> _HOW TO COMPLETE THIS TASK_: Check each line of the entries below for the word "käytetään", and copy the lines that have it.

> _GIVEN DATA_:
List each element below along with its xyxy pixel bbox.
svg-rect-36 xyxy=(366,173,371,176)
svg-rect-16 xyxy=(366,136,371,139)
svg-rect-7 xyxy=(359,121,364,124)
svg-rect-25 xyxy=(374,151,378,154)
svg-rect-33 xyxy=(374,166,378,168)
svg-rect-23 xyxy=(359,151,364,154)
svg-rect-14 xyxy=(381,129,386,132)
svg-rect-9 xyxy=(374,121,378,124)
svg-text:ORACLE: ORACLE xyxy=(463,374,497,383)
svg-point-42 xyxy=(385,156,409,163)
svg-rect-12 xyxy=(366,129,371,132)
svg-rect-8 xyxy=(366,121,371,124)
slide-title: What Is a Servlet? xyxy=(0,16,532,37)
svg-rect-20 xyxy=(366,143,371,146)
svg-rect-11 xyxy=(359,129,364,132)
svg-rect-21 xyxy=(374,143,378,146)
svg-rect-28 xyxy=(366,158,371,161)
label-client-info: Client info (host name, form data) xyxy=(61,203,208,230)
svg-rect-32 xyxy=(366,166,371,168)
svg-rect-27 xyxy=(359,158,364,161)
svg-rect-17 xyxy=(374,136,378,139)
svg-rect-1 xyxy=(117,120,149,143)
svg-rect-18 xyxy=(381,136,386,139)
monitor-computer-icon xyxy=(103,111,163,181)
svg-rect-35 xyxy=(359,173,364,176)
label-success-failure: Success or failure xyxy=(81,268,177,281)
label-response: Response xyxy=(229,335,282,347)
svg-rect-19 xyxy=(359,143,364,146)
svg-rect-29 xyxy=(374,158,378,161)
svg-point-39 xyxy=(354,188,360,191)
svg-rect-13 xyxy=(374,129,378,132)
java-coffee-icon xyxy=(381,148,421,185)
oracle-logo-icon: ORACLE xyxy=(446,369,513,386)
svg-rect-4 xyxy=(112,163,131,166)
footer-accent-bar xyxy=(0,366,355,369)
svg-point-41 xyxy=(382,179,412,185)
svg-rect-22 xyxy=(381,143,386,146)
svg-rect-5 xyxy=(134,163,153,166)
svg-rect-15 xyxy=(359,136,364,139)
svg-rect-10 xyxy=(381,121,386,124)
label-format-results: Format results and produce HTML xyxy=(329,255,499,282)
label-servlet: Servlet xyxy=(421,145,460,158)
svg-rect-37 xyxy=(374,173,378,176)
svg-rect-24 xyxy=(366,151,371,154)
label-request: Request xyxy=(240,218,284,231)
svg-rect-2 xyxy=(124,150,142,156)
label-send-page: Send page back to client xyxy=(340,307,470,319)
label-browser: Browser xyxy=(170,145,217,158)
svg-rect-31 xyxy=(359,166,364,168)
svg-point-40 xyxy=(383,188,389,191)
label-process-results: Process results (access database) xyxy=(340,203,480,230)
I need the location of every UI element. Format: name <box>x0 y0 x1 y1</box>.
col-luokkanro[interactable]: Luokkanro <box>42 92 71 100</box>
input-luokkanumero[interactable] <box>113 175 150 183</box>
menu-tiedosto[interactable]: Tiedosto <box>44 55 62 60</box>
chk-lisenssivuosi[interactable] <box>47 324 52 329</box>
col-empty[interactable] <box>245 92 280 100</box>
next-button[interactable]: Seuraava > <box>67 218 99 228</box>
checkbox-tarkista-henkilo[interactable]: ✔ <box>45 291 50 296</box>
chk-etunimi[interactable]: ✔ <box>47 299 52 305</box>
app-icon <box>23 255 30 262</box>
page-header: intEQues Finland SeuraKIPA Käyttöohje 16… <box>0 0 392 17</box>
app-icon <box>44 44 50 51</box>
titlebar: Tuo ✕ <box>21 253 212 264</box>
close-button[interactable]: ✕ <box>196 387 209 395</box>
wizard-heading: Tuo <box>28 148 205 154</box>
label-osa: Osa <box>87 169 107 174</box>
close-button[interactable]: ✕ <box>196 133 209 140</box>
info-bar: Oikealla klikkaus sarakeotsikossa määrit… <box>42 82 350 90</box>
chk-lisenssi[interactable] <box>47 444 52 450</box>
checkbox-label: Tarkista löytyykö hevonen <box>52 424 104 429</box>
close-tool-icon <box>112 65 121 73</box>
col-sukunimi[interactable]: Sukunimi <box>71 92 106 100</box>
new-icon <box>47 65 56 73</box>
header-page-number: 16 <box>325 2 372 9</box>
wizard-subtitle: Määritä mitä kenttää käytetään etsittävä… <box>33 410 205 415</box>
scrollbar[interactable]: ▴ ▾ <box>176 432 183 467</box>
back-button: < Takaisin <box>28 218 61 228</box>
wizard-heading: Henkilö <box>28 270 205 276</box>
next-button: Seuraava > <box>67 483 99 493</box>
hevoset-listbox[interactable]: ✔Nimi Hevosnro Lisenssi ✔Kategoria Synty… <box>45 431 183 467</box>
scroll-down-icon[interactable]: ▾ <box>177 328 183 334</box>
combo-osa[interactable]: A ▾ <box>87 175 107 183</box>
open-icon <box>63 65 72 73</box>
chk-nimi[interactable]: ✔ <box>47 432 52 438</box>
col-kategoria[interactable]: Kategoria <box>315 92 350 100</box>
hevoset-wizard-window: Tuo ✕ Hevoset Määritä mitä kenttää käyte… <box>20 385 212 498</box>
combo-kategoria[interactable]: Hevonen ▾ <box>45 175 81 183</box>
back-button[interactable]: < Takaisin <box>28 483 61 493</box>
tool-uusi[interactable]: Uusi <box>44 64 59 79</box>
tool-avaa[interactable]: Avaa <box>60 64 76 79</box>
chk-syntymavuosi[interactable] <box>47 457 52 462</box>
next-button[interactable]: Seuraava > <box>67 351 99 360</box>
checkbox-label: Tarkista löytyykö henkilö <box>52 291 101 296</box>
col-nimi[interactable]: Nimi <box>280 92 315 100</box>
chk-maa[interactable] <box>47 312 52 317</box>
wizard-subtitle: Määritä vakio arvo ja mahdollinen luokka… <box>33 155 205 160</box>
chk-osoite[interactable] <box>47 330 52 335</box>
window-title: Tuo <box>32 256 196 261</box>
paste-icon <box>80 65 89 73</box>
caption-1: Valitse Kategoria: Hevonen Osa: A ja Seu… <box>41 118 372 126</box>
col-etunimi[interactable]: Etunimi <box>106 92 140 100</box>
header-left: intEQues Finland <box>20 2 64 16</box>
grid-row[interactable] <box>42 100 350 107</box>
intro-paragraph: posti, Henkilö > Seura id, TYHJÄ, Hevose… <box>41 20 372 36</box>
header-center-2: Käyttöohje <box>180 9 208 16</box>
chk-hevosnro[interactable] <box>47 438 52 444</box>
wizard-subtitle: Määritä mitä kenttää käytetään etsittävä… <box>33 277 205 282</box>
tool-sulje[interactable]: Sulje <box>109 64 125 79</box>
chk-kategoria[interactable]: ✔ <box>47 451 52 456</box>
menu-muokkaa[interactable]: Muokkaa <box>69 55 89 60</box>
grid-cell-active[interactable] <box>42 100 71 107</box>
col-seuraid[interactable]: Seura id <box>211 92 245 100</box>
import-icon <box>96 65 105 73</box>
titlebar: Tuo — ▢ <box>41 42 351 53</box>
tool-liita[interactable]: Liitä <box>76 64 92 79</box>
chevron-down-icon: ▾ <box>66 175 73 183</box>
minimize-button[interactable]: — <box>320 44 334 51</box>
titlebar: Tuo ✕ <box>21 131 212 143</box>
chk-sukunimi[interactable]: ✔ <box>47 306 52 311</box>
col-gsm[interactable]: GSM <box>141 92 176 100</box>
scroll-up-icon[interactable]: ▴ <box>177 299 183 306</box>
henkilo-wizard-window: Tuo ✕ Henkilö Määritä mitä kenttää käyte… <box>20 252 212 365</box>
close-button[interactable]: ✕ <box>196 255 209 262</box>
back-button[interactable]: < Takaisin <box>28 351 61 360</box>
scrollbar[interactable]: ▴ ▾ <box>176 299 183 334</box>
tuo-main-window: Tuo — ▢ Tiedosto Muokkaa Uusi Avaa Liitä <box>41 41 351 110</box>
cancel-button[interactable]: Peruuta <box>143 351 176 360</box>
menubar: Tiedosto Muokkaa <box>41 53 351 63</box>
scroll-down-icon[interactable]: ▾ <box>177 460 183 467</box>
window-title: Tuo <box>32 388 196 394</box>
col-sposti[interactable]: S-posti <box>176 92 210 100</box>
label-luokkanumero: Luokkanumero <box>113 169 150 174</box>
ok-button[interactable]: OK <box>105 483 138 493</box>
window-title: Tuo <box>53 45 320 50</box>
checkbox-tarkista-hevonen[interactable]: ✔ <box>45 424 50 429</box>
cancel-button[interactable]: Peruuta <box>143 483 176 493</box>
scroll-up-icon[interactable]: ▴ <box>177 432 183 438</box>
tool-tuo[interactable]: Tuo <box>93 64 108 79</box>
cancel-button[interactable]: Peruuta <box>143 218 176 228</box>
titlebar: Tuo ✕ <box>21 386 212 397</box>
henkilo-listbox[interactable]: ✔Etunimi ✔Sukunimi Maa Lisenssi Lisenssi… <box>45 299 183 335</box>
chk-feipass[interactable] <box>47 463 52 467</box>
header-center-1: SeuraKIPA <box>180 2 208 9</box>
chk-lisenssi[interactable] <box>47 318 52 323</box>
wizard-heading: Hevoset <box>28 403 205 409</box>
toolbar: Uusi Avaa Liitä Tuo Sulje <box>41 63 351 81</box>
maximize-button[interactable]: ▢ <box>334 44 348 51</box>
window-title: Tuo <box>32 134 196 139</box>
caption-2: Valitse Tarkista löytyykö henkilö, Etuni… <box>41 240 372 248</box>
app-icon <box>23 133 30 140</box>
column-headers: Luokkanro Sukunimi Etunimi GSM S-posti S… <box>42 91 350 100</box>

---

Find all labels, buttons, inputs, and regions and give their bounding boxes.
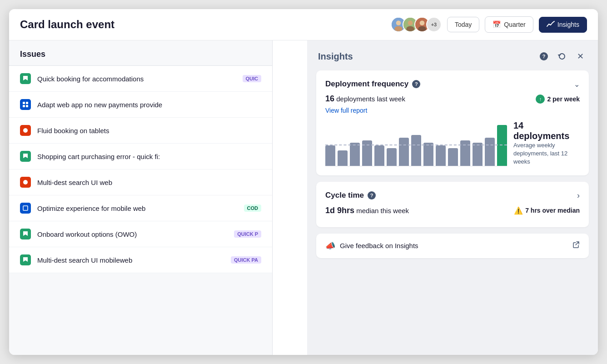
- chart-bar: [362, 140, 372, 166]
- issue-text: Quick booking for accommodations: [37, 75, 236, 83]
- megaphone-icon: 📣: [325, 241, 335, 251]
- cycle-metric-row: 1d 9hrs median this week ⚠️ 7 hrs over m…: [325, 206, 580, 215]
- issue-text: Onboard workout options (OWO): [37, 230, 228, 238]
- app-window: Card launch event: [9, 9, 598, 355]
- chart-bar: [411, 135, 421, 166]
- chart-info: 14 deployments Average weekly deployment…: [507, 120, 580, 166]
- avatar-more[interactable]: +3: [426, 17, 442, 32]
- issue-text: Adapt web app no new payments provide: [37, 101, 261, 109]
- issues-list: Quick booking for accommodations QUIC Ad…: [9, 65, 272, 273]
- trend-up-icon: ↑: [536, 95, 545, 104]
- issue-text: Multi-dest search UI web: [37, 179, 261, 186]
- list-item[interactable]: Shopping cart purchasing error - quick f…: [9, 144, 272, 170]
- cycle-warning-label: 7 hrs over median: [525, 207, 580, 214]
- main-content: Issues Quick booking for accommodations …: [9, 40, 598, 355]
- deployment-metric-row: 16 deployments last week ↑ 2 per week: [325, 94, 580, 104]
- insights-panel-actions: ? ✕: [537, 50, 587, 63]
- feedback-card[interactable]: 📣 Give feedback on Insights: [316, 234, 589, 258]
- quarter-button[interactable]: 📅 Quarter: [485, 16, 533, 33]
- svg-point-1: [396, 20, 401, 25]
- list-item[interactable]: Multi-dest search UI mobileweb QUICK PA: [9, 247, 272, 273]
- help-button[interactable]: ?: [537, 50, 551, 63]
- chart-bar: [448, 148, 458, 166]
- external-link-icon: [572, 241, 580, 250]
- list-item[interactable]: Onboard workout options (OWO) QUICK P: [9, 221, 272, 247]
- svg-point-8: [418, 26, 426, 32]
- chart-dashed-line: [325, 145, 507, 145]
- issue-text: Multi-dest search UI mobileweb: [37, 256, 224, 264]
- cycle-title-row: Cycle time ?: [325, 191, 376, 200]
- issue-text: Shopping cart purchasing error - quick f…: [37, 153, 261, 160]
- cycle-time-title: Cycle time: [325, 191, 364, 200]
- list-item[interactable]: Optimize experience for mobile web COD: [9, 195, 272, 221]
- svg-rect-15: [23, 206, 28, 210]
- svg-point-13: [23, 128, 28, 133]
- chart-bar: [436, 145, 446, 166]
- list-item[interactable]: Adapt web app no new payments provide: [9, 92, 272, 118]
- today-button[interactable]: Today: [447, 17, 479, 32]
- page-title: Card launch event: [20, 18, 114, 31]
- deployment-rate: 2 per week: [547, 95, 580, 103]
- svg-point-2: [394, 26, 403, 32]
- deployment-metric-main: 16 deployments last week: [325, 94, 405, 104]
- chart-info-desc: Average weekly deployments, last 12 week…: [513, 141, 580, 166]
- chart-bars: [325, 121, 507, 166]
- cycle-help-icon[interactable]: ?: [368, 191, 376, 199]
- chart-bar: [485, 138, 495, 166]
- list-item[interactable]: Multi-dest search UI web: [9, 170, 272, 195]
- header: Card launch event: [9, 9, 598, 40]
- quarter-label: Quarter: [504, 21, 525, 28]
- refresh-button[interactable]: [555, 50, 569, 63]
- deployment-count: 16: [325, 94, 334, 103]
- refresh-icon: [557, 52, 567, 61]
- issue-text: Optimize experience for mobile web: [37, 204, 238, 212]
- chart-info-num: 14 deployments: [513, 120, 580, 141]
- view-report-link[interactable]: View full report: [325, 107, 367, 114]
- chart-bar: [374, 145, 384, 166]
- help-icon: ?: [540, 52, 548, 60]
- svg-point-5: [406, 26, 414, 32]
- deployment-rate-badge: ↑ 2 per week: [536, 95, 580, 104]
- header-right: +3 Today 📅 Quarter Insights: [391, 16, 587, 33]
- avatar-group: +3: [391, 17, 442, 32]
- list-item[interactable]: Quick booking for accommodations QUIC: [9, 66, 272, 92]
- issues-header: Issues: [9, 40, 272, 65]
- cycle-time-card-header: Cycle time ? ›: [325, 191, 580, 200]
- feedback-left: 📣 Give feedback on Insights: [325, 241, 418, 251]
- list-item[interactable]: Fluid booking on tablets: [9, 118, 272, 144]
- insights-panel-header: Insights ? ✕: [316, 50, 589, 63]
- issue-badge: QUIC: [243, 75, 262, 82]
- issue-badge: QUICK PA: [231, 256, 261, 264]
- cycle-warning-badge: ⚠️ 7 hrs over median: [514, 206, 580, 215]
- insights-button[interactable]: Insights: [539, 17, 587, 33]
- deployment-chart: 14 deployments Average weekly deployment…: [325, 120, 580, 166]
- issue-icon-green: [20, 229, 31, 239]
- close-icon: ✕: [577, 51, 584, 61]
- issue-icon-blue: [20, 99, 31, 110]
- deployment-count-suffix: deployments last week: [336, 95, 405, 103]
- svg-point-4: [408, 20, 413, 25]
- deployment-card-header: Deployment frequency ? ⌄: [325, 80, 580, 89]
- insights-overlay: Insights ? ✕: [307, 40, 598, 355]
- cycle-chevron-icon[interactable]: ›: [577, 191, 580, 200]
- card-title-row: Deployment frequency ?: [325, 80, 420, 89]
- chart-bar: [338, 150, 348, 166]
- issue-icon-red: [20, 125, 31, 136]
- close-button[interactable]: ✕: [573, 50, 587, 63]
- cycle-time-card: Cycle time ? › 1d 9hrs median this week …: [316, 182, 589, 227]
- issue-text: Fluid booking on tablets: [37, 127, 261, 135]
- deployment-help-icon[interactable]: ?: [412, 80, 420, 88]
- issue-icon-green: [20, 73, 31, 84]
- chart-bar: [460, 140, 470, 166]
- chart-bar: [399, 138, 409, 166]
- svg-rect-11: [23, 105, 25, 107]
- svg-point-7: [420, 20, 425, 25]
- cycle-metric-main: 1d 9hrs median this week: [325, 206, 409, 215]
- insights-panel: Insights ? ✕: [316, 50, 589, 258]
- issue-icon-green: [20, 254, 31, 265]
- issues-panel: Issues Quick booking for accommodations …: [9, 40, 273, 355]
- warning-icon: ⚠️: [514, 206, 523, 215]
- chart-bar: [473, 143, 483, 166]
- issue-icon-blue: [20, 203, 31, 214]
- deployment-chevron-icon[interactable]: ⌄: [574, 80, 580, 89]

> _ANSWER BOX_:
wizard-subtitle: Määritä mitä kenttää käytetään etsittävä… <box>33 410 205 415</box>
wizard-subtitle: Määritä mitä kenttää käytetään etsittävä… <box>33 277 205 282</box>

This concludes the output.